Rider, una piattaforma per il contratto

di Silvia Boschetti

Va a buon fine il primo faccia a faccia tra le aziende di consegna di cibo a domicilio e il ministro del Lavoro e dello Sviluppo Economico Luigi Di Maio, obiettivo costruire un nuovo modello di tutele e diritti per garantire ai ciclofattorini italiani. A Roma il ministro ha incontrato le cinque principali aziende delivey che operano in Italia ovvero Deliveroo, JustEat, Foodora, Domino's Pizza e Glovo e proposto di aprire un tavolo con i riders per mettere a punto un contratto di lavoro in cui si stabilisca il giusto valore del salario, della sicurezza sul lavoro, del welfare. Un risultato che se raggiunto sarà alternativo a quanto contenuto dnel cosiddetto ”Decreto Dignità” annunciato in questi giorni. Comunque il ministro Di Maio non pone limiti a questo percorso - che incassa i consensi anche delle aziende di delivery presenti al tavolo - tanto da auspicare che ”magari si creerà un nuovo modello di contrattazione e chissà che non si arrivi al primo contratto della gig economy”. Pure per i riders l’incontro è andato bene ma, per ora, non è stato fissato un nuovo incontro.
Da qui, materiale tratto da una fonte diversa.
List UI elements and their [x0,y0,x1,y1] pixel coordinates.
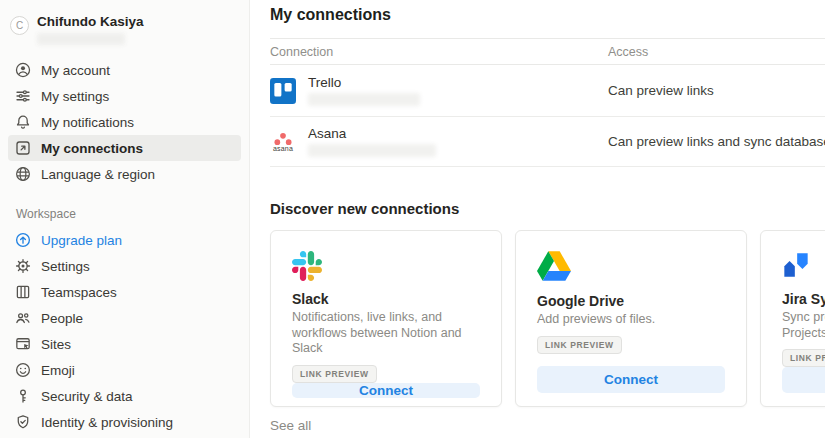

Naturalmente convinti del modello contrattuale i sindacati da tempo impegnati nella battaglia accanto ai giovani rider. ”È necessario ricondurre i rapporti di lavoro della gig economy in un ambito contrattuale certo ed esigibile, che garantisca un salario dignitoso e assicuri le tutele in tema di salute, sicurezza e una flessibilità organizzativa concordata”commenta il segretario generale della Federazione dei Sindacati del Terziario Fist Cisl Pierangelo Raineri, a margine del V Congresso mondiale del sindacato internazionale del terziario e dei servizi Uni Global Union in corso in Inghilterra a Liverpool. ”Apprezziamo la disponibilità del ministro dello Sviluppo Economico e del Lavoro Di Maio ad avviare un tavolo di contrattazione tra i rappresentanti dei riders e i rappresentanti delle piattaforme digitali così come valutiamo positivamente la posizione del Governo sulla necessità di contrastare la dilagante precarietà dell’occupazione anche attraverso il divieto di retribuzione a cottimo. Rimaniamo convinti, così come indicato in prima battuta dalla bozza di Decreto a cui l’Esecutivo sta lavorando, sia la contrattazione il giusto alveo dove definire il trattamento economico e le norme a tutela dell’occupazione, a cominciare dal diritto alla disconnessione”.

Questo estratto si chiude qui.